(Your goal) Only lines containing the string "video" belong in the answer; copy all of them from the entries.
[Data to process]
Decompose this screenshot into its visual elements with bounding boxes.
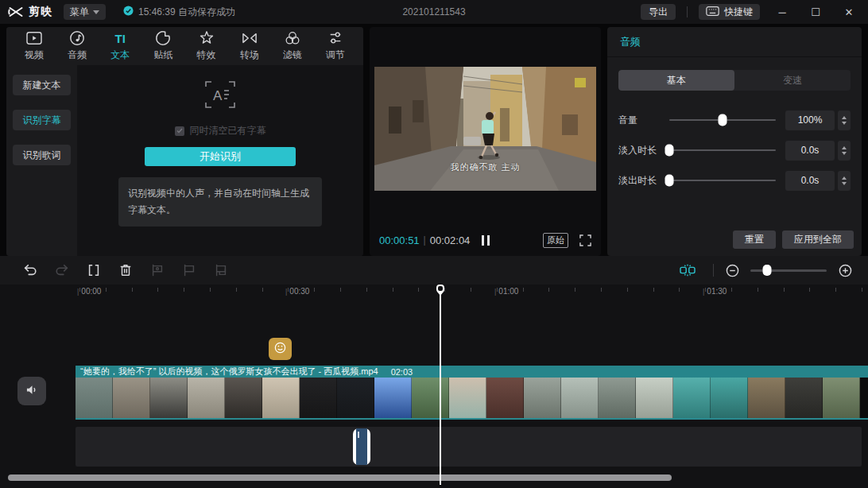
clip-title-bar: “她要的，我给不了” 以后的视频，这个俄罗斯女孩不会出现了 - 西瓜视频.mp4… bbox=[76, 366, 868, 378]
audio-tab-变速[interactable]: 变速 bbox=[734, 70, 851, 91]
auto-snap-icon[interactable] bbox=[672, 263, 703, 277]
menu-button[interactable]: 菜单 bbox=[64, 4, 106, 20]
total-duration: 00:02:04 bbox=[430, 234, 471, 246]
apply-to-all-button[interactable]: 应用到全部 bbox=[782, 230, 854, 249]
filmstrip-thumbnail bbox=[225, 378, 262, 418]
keyboard-icon bbox=[706, 6, 719, 18]
freeze-frame-icon[interactable] bbox=[141, 263, 173, 277]
effects-icon bbox=[199, 30, 215, 46]
slider-thumb[interactable] bbox=[719, 114, 727, 126]
original-ratio-button[interactable]: 原始 bbox=[543, 233, 568, 248]
tab-特效[interactable]: 特效 bbox=[185, 30, 228, 62]
maximize-button[interactable]: ☐ bbox=[804, 6, 827, 18]
sub-button-识别歌词[interactable]: 识别歌词 bbox=[13, 145, 71, 165]
filmstrip-thumbnail bbox=[561, 378, 599, 418]
text-icon: TI bbox=[115, 30, 126, 46]
redo-icon[interactable] bbox=[46, 263, 78, 277]
minimize-button[interactable]: ─ bbox=[771, 6, 793, 18]
stepper-up-icon[interactable] bbox=[842, 116, 847, 119]
stepper[interactable] bbox=[838, 171, 851, 191]
stepper-down-icon[interactable] bbox=[842, 152, 847, 155]
filmstrip-thumbnail bbox=[486, 378, 524, 418]
clip-duration: 02:03 bbox=[391, 367, 413, 377]
start-recognition-button[interactable]: 开始识别 bbox=[145, 147, 296, 166]
timeline-scrollbar bbox=[0, 474, 868, 482]
preview-panel: 我的确不敢 主动 00:00:51 | 00:02:04 原始 bbox=[370, 27, 601, 256]
stepper-up-icon[interactable] bbox=[842, 176, 847, 180]
filmstrip-thumbnail bbox=[599, 378, 636, 418]
filmstrip-thumbnail bbox=[412, 378, 449, 418]
tab-音频[interactable]: 音频 bbox=[56, 30, 99, 62]
tab-贴纸[interactable]: 贴纸 bbox=[141, 30, 184, 62]
zoom-out-icon[interactable] bbox=[723, 264, 741, 277]
reverse-icon[interactable] bbox=[173, 263, 205, 277]
scrollbar-thumb[interactable] bbox=[8, 474, 672, 481]
filter-icon bbox=[285, 30, 300, 46]
export-button[interactable]: 导出 bbox=[641, 4, 676, 20]
slider-thumb[interactable] bbox=[665, 145, 674, 157]
titlebar: 剪映 菜单 15:46:39 自动保存成功 202101211543 导出 快捷… bbox=[0, 0, 868, 24]
ruler-label: 00:30 bbox=[285, 287, 309, 296]
clear-subtitles-checkbox[interactable]: 同时清空已有字幕 bbox=[175, 124, 266, 137]
audio-panel-tabs: 基本变速 bbox=[618, 70, 851, 91]
video-subtitle-overlay: 我的确不敢 主动 bbox=[374, 161, 596, 173]
undo-icon[interactable] bbox=[14, 263, 46, 277]
fullscreen-icon[interactable] bbox=[579, 234, 591, 246]
slider-track[interactable] bbox=[669, 180, 776, 181]
tab-转场[interactable]: 转场 bbox=[228, 30, 271, 62]
track-mute-button[interactable] bbox=[17, 377, 46, 405]
reset-button[interactable]: 重置 bbox=[733, 230, 776, 249]
shortcut-button[interactable]: 快捷键 bbox=[699, 4, 760, 20]
filmstrip-thumbnail bbox=[76, 378, 113, 418]
stepper-up-icon[interactable] bbox=[842, 146, 847, 149]
slider-track[interactable] bbox=[669, 119, 776, 121]
checkbox-label: 同时清空已有字幕 bbox=[190, 124, 266, 137]
sub-button-识别字幕[interactable]: 识别字幕 bbox=[13, 110, 71, 130]
ruler-label: 01:30 bbox=[703, 287, 727, 296]
tab-视频[interactable]: 视频 bbox=[13, 30, 56, 62]
secondary-track[interactable] bbox=[76, 427, 862, 467]
timeline-tracks: “她要的，我给不了” 以后的视频，这个俄罗斯女孩不会出现了 - 西瓜视频.mp4… bbox=[0, 300, 868, 467]
audio-tab-基本[interactable]: 基本 bbox=[618, 70, 734, 91]
tab-调节[interactable]: 调节 bbox=[314, 30, 357, 62]
slider-value[interactable]: 0.0s bbox=[785, 171, 835, 191]
slider-row-淡出时长: 淡出时长0.0s bbox=[607, 165, 862, 196]
sticker-clip[interactable] bbox=[269, 338, 292, 360]
pause-button[interactable] bbox=[482, 235, 490, 246]
filmstrip-thumbnail bbox=[374, 378, 412, 418]
tab-滤镜[interactable]: 滤镜 bbox=[271, 30, 314, 62]
autosave-text: 15:46:39 自动保存成功 bbox=[138, 6, 235, 19]
slider-track[interactable] bbox=[669, 149, 776, 151]
mirror-icon[interactable] bbox=[205, 263, 237, 277]
tab-文本[interactable]: TI文本 bbox=[99, 30, 141, 62]
sub-button-新建文本[interactable]: 新建文本 bbox=[13, 75, 71, 95]
audio-settings-panel: 音频 基本变速 音量100%淡入时长0.0s淡出时长0.0s 重置 应用到全部 bbox=[607, 27, 862, 256]
close-button[interactable]: ✕ bbox=[838, 6, 860, 18]
slider-value[interactable]: 0.0s bbox=[785, 141, 835, 161]
stepper[interactable] bbox=[838, 110, 851, 130]
stepper-down-icon[interactable] bbox=[842, 122, 847, 125]
slider-value[interactable]: 100% bbox=[785, 110, 835, 130]
filmstrip-thumbnail bbox=[524, 378, 561, 418]
text-sub-sidebar: 新建文本识别字幕识别歌词 bbox=[6, 65, 77, 256]
video-clip[interactable]: “她要的，我给不了” 以后的视频，这个俄罗斯女孩不会出现了 - 西瓜视频.mp4… bbox=[76, 366, 868, 420]
timeline: 00:0000:3001:0001:30 “她要的，我给不了” 以后的视频，这个… bbox=[0, 256, 868, 488]
video-icon bbox=[25, 30, 43, 46]
slider-thumb[interactable] bbox=[665, 175, 674, 187]
slider-label: 淡出时长 bbox=[618, 174, 669, 188]
timeline-zoom-slider[interactable] bbox=[750, 269, 827, 272]
stepper-down-icon[interactable] bbox=[842, 182, 847, 185]
delete-icon[interactable] bbox=[110, 263, 141, 277]
selected-clip[interactable] bbox=[353, 428, 370, 465]
video-preview[interactable]: 我的确不敢 主动 bbox=[374, 67, 596, 191]
slider-label: 淡入时长 bbox=[618, 144, 669, 157]
stepper[interactable] bbox=[838, 141, 851, 161]
timeline-ruler[interactable]: 00:0000:3001:0001:30 bbox=[0, 285, 868, 300]
main-area: 视频音频TI文本贴纸特效转场滤镜调节 新建文本识别字幕识别歌词 A bbox=[0, 24, 868, 256]
filmstrip-thumbnail bbox=[262, 378, 300, 418]
split-icon[interactable] bbox=[78, 263, 110, 277]
zoom-in-icon[interactable] bbox=[836, 264, 854, 277]
recognition-description: 识别视频中的人声，并自动在时间轴上生成字幕文本。 bbox=[118, 177, 322, 227]
zoom-slider-thumb[interactable] bbox=[763, 265, 772, 276]
audio-sliders: 音量100%淡入时长0.0s淡出时长0.0s bbox=[607, 105, 862, 196]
[/Data to process]
(Output for this exercise)
video-subtitle-overlay: 我的确不敢 主动 bbox=[374, 161, 596, 173]
video-clip[interactable]: “她要的，我给不了” 以后的视频，这个俄罗斯女孩不会出现了 - 西瓜视频.mp4… bbox=[76, 366, 868, 420]
video-icon bbox=[25, 30, 43, 46]
video-preview[interactable]: 我的确不敢 主动 bbox=[374, 67, 596, 191]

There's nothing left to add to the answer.